Zginął, bo nosił szkaplerz
Historia
ta wydarzyła się na początku XX w. w Zairze. Mieszkaniec tego kraju
Izydor Bakanja od misjonarzy dowiedział się o Chrystusie. Kilka miesięcy
później - 6 maja 1906 r. - przyjął chrzest i obrał imię Izydor. W tym
dniu otrzymał także szkaplerz karmelitański. Ten znak Maryi przywiódł go
do męczeństwa.
Bakanja
pochodził z rodziny ubogich rolników afrykańskiego plemienia Boanga.
Urodził się pod koniec XIX w. w wiosce Bokendela-Bekalaka. Jako młody
chłopiec Bakanja opuścił dom rodzinny i udał się do odległej Mbandaki.
Tam znalazł pracę w jednej z kolonizacyjnych firm budowlanych.
Przeprowadzka ta zmieniła całe jego życie, gdyż w Mbandaki spotkał
misjonarzy, od których po raz pierwszy usłyszał o Chrystusie. Po kilku
miesiącach przygotowania młody mężczyzna przyjął chrzest, w czasie
którego otrzymał imię Izydor. Misjonarze założyli na jego szyję
szkaplerz karmelitański.
Biczowanie
Trudna
sytuacja spowodowała, że Izydor powrócił w rodzinne strony. Ponieważ
tam jeszcze ludzie nie słyszeli o Chrystusie, chciał ich pozyskać dla
Niego. Ewangelizację rozpoczął od najbliższych. Niestety, bez
pozytywnych efektów. Jako że w rodzinnej miejscowości trudno było mu żyć
jako chrześcijaninowi, wyjechał z niej i znalazł pracę w miejscowości
Busiry. Był służącym u jednego ze współwłaścicieli belgijskiej spółki
handlowej, zajmującej się eksportem kauczuku i kości słoniowej.
Niedługo
potem Izydor wraz ze swym pracodawcą przeniósł się do Ikili, gdzie
został pomocnikiem innego kolonizatora - Van Cautera. Człowiek ten był
agnostykiem. Żywił awersję do chrześcijan i nie pozwalał swoim
pracownikom na noszenie jakichkolwiek symboli religijnych. Kiedy Van
Cauter zobaczył szkaplerz u Izydora, zażądał, by ten zdjął "księżowską
błyskotkę". Ponieważ mężczyzna odmówił, został skazany na biczowanie.

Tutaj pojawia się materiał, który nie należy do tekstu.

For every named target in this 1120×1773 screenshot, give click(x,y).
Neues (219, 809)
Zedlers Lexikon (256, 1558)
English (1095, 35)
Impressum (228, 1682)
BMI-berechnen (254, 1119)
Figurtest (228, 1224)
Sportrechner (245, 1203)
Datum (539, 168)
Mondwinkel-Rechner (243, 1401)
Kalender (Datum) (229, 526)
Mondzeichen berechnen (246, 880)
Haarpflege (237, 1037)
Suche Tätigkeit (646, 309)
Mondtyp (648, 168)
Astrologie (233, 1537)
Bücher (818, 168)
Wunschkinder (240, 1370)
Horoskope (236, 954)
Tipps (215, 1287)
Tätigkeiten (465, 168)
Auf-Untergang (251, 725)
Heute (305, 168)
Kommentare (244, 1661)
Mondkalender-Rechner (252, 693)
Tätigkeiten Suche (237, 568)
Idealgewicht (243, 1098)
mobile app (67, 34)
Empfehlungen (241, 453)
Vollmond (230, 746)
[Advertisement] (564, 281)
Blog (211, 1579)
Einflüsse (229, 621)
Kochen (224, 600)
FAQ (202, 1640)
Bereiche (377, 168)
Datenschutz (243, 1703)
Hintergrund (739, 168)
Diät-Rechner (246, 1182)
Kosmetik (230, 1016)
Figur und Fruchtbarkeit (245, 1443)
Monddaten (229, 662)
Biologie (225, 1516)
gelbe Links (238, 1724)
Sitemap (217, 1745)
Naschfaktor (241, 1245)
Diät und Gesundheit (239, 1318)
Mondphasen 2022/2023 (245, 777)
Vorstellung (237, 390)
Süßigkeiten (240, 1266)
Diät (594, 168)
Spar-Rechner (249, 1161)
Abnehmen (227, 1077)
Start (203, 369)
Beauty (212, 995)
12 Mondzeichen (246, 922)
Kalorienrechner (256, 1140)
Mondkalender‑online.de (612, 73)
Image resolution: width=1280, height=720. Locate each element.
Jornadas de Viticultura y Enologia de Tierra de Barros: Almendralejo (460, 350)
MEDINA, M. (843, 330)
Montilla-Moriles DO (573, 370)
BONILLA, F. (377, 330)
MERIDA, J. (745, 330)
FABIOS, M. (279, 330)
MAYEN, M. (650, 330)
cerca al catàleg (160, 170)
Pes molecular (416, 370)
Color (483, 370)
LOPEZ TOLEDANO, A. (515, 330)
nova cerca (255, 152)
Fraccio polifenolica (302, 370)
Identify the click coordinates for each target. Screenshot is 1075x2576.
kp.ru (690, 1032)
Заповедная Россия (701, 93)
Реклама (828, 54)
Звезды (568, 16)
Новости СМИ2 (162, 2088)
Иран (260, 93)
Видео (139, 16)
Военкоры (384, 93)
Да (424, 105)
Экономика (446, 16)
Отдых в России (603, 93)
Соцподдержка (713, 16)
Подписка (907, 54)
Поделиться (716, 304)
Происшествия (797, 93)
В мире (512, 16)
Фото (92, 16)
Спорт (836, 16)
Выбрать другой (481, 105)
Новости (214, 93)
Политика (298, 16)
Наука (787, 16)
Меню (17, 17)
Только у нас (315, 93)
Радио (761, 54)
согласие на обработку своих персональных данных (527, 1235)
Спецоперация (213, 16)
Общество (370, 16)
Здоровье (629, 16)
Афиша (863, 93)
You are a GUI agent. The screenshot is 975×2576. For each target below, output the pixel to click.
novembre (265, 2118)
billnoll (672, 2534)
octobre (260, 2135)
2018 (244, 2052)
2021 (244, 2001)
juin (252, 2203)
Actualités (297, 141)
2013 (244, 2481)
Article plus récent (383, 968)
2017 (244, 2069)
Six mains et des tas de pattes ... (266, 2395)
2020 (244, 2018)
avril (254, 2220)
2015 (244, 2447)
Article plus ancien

Jednak ta kara nie przeraziła chrześcijanina, który nadal uczył innych
pracowników modlitwy i zachęcał ich do przyjęcia chrztu. To jeszcze
bardziej rozwścieczyło Van Cautera. Wezwał Izydora, zerwał z jego szyi
szkaplerz i nakazał wymierzyć mu karę chłosty. Skórzanymi batami
zakończonymi ostrymi haczykami biczowano go ponad dwieście razy.
Zmaltretowanego mężczyznę porzucono w lesie. Jego ciało było strasznie
okaleczone. Wdało się zakażenie.
Bo był chrześcijaninem
Przypadkowo
przechodzący inspektor plantacji kauczuku znalazł konającego Izydora i
przewiózł go do pobliskiej wioski. Tam zajęli się nim miejscowi
chrześcijanie. Mężczyzna jednak nie wrócił już do zdrowia. Następne
miesiące jego życia były powolnym konaniem. Izydor bardzo cierpiał, ale
na nikogo się nie skarżył. Z jego ust usłyszeć można było słowa:
"Umieram, bo jestem chrześcijaninem. (...) Torturowano mnie tylko
dlatego, że jestem chrześcijaninem". Co więcej: przebaczył swojemu
oprawcy. Do misjonarzy, którzy przyjechali, by go odwiedzić powiedział:
"Naprawdę nie gniewam się na niego. Kazał mnie ubiczować - cóż, to jego
sprawa, bo powinien wiedzieć, co robi. Ja będę się za niego modlił. Tak,
kiedy będę w niebie, będę się za niego dużo modlił".
Izydor
do końca swoich dni nie rozstawał się z różańcem. Modlił się za swego
prześladowcę i w intencji rozwoju chrześcijaństwa wśród swych rodaków.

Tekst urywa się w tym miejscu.